• What is being asked: The records below are to be set down again exactly, with the pictures left out.

• Data for this exercise:
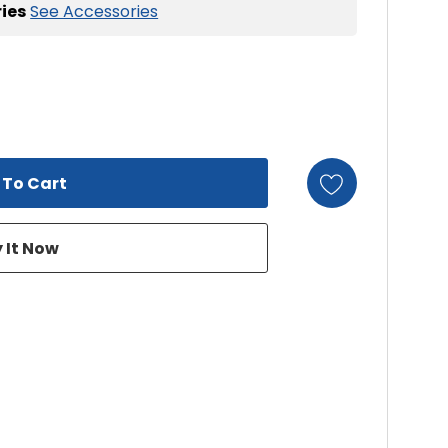
ies
See Accessories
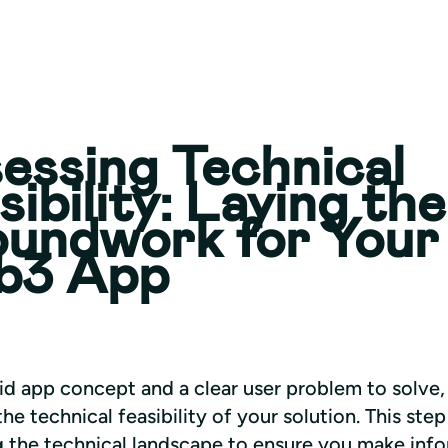
essing Technical
sibility: Laying the
undwork for Your
b3 App
id app concept and a clear user problem to solve, i
the technical feasibility of your solution. This step
g the technical landscape to ensure you make info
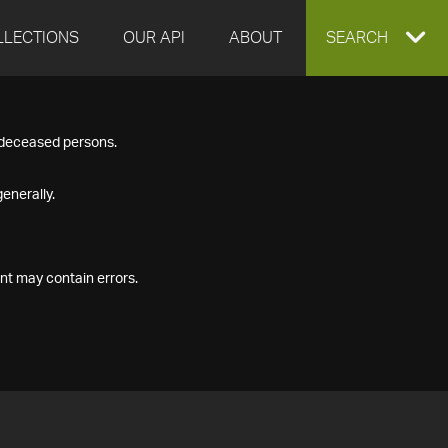
LLECTIONS
OUR API
ABOUT
EXPAND
SEARCH
SEARCH
f deceased persons.
BOX
enerally.
nt may contain errors.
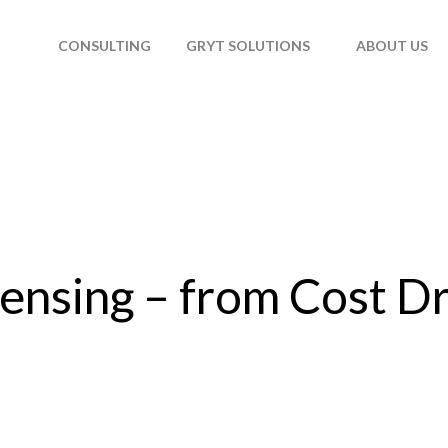
T
CONSULTING
GRYT SOLUTIONS
ABOUT US
ensing – from Cost Dr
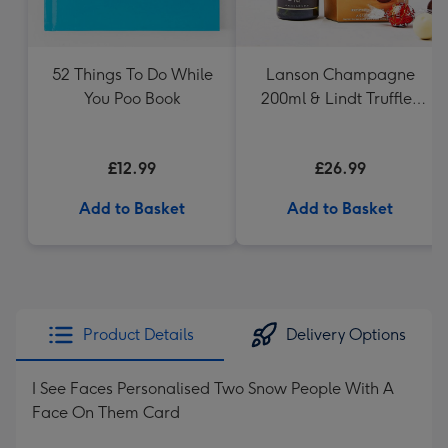
52 Things To Do While
Lanson Champagne
You Poo Book
200ml & Lindt Truffles
200g Gift Set
£12.99
£26.99
Add to Basket
Add to Basket
Product Details
Delivery Options
I See Faces Personalised Two Snow People With A
Face On Them Card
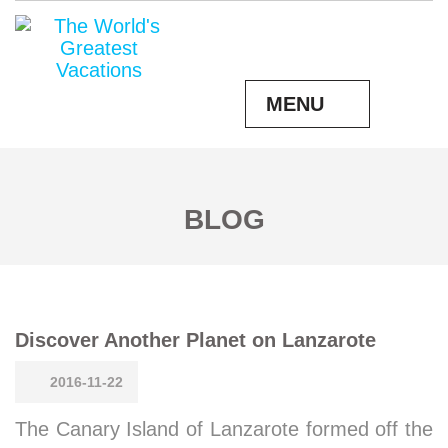
MENU
BLOG
Discover Another Planet on Lanzarote
2016-11-22
The Canary Island of Lanzarote formed off the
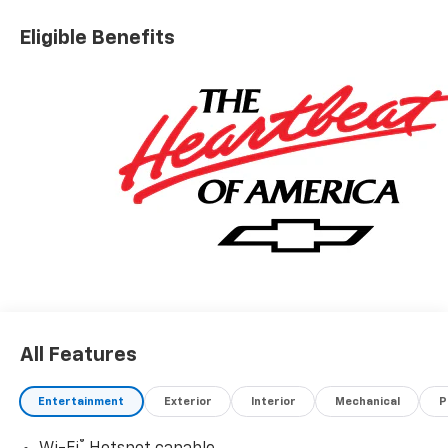
Eligible Benefits
All Features
Entertainment
Exterior
Interior
Mechanical
P
®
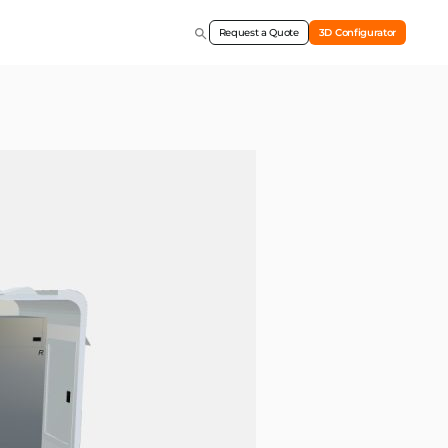
Request a Quote
3D Configurator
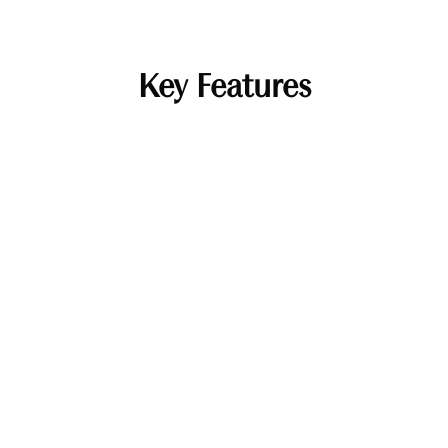
Key Features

• Output:
ies
See Accessories
essing Technical
sibility: Laying the
undwork for Your
b3 App
id app concept and a clear user problem to solve, i
the technical feasibility of your solution. This step
g the technical landscape to ensure you make info
LLECTIONS
OUR API
ABOUT
EXPAND
SEARCH
SEARCH
f deceased persons.
BOX
enerally.
nt may contain errors.
T
CONSULTING
GRYT SOLUTIONS
ABOUT US
ensing – from Cost Dr
52 Things To Do While
Lanson Champagne
You Poo Book
200ml & Lindt Truffles
200g Gift Set
£12.99
£26.99
Add to Basket
Add to Basket
Product Details
Delivery Options
I See Faces Personalised Two Snow People With A
Face On Them Card
MENU
BLOG
Discover Another Planet on Lanzarote
2016-11-22
The Canary Island of Lanzarote formed off the
Eligible Benefits
All Features
Entertainment
Exterior
Interior
Mechanical
P
®
Request a Quote
3D Configurator
Key Features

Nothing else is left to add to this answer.